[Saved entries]
──────
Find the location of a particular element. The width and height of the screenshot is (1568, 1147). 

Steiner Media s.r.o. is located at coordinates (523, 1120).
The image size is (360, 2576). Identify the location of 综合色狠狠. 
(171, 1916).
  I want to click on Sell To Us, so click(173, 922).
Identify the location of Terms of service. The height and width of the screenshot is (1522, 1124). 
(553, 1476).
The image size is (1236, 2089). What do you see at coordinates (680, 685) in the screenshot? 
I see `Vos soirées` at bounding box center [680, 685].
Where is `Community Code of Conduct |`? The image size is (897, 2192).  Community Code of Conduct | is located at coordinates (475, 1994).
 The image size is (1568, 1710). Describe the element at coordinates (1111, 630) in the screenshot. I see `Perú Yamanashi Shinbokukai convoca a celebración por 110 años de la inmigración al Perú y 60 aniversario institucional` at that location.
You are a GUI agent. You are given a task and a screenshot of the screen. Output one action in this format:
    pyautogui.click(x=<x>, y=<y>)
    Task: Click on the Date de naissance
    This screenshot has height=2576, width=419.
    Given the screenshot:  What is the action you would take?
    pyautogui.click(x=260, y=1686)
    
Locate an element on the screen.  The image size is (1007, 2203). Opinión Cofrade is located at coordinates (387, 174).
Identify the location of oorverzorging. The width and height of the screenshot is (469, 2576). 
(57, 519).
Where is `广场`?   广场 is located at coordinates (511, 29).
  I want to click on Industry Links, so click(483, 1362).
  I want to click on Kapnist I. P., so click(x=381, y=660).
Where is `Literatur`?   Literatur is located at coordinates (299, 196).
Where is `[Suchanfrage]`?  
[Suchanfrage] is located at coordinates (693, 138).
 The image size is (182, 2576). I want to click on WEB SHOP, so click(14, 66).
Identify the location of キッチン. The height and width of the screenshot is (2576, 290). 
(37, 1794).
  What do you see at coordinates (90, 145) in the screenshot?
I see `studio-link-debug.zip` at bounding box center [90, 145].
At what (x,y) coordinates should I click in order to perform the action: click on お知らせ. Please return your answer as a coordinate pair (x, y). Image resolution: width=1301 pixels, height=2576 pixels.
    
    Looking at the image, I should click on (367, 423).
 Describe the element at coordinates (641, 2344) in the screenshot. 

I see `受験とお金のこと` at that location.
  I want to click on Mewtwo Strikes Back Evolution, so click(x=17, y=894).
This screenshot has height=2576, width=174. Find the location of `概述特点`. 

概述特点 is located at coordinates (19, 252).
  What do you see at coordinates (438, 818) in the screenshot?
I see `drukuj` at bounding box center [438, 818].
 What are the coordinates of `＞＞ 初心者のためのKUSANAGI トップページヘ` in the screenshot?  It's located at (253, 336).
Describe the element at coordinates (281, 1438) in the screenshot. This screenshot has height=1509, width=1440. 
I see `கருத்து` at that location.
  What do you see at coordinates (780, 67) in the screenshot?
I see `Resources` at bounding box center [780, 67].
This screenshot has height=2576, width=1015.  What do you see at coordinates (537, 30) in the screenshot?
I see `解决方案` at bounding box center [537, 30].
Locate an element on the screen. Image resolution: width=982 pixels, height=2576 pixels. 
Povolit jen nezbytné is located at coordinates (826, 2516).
──────
TRY IT
What's wanted here is every record, retyped exactly as shown above.

OUTPUT OF THE TASK
Find the location of a particular element. The width and height of the screenshot is (1568, 1147). 

Steiner Media s.r.o. is located at coordinates (523, 1120).
The image size is (360, 2576). Identify the location of 综合色狠狠. 
(171, 1916).
  I want to click on Sell To Us, so click(173, 922).
Identify the location of Terms of service. The height and width of the screenshot is (1522, 1124). 
(553, 1476).
The image size is (1236, 2089). What do you see at coordinates (680, 685) in the screenshot? 
I see `Vos soirées` at bounding box center [680, 685].
Where is `Community Code of Conduct |`? The image size is (897, 2192).  Community Code of Conduct | is located at coordinates (475, 1994).
 The image size is (1568, 1710). Describe the element at coordinates (1111, 630) in the screenshot. I see `Perú Yamanashi Shinbokukai convoca a celebración por 110 años de la inmigración al Perú y 60 aniversario institucional` at that location.
You are a GUI agent. You are given a task and a screenshot of the screen. Output one action in this format:
    pyautogui.click(x=<x>, y=<y>)
    Task: Click on the Date de naissance
    This screenshot has height=2576, width=419.
    Given the screenshot:  What is the action you would take?
    pyautogui.click(x=260, y=1686)
    
Locate an element on the screen.  The image size is (1007, 2203). Opinión Cofrade is located at coordinates (387, 174).
Identify the location of oorverzorging. The width and height of the screenshot is (469, 2576). 
(57, 519).
Where is `广场`?   广场 is located at coordinates (511, 29).
  I want to click on Industry Links, so click(483, 1362).
  I want to click on Kapnist I. P., so click(x=381, y=660).
Where is `Literatur`?   Literatur is located at coordinates (299, 196).
Where is `[Suchanfrage]`?  
[Suchanfrage] is located at coordinates (693, 138).
 The image size is (182, 2576). I want to click on WEB SHOP, so click(14, 66).
Identify the location of キッチン. The height and width of the screenshot is (2576, 290). 
(37, 1794).
  What do you see at coordinates (90, 145) in the screenshot?
I see `studio-link-debug.zip` at bounding box center [90, 145].
At what (x,y) coordinates should I click in order to perform the action: click on お知らせ. Please return your answer as a coordinate pair (x, y). Image resolution: width=1301 pixels, height=2576 pixels.
    
    Looking at the image, I should click on (367, 423).
 Describe the element at coordinates (641, 2344) in the screenshot. 

I see `受験とお金のこと` at that location.
  I want to click on Mewtwo Strikes Back Evolution, so click(x=17, y=894).
This screenshot has height=2576, width=174. Find the location of `概述特点`. 

概述特点 is located at coordinates (19, 252).
  What do you see at coordinates (438, 818) in the screenshot?
I see `drukuj` at bounding box center [438, 818].
 What are the coordinates of `＞＞ 初心者のためのKUSANAGI トップページヘ` in the screenshot?  It's located at (253, 336).
Describe the element at coordinates (281, 1438) in the screenshot. This screenshot has height=1509, width=1440. 
I see `கருத்து` at that location.
  What do you see at coordinates (780, 67) in the screenshot?
I see `Resources` at bounding box center [780, 67].
This screenshot has height=2576, width=1015.  What do you see at coordinates (537, 30) in the screenshot?
I see `解决方案` at bounding box center [537, 30].
Locate an element on the screen. Image resolution: width=982 pixels, height=2576 pixels. 
Povolit jen nezbytné is located at coordinates (826, 2516).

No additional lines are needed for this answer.